#### Exercise instructions
Reproduce the records below exactly, but only between the lines holding "Shanghai Youpai International" and "China Travel (Shandong) International Travel", inclusive.

Supplied records START

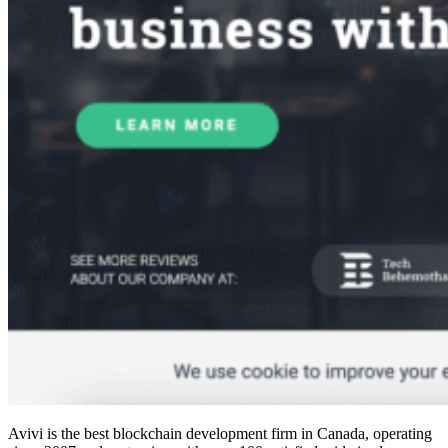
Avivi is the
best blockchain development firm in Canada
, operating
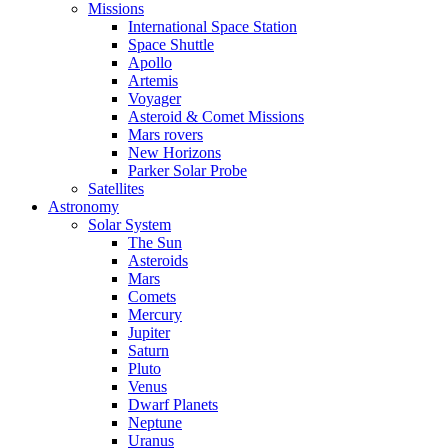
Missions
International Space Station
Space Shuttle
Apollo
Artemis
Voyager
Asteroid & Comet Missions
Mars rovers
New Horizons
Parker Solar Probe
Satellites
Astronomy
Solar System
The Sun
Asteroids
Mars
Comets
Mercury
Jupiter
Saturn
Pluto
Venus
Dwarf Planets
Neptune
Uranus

Supplied records END
Supplied records START

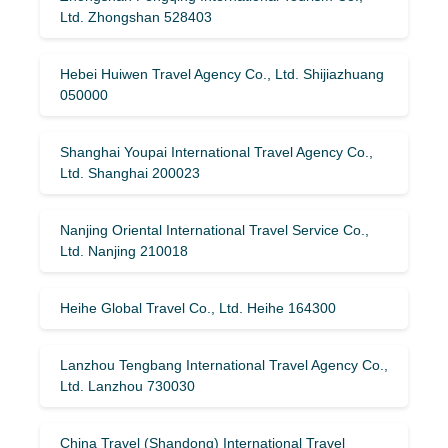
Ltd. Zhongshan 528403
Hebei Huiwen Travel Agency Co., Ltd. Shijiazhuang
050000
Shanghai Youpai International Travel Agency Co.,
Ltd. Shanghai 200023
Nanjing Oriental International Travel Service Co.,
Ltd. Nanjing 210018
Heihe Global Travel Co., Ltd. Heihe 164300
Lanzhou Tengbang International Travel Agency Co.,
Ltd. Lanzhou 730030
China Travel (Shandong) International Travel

Supplied records END

#### Exercise result
Shanghai Youpai International Travel Agency Co.,
Ltd. Shanghai 200023
Nanjing Oriental International Travel Service Co.,
Ltd. Nanjing 210018
Heihe Global Travel Co., Ltd. Heihe 164300
Lanzhou Tengbang International Travel Agency Co.,
Ltd. Lanzhou 730030
China Travel (Shandong) International Travel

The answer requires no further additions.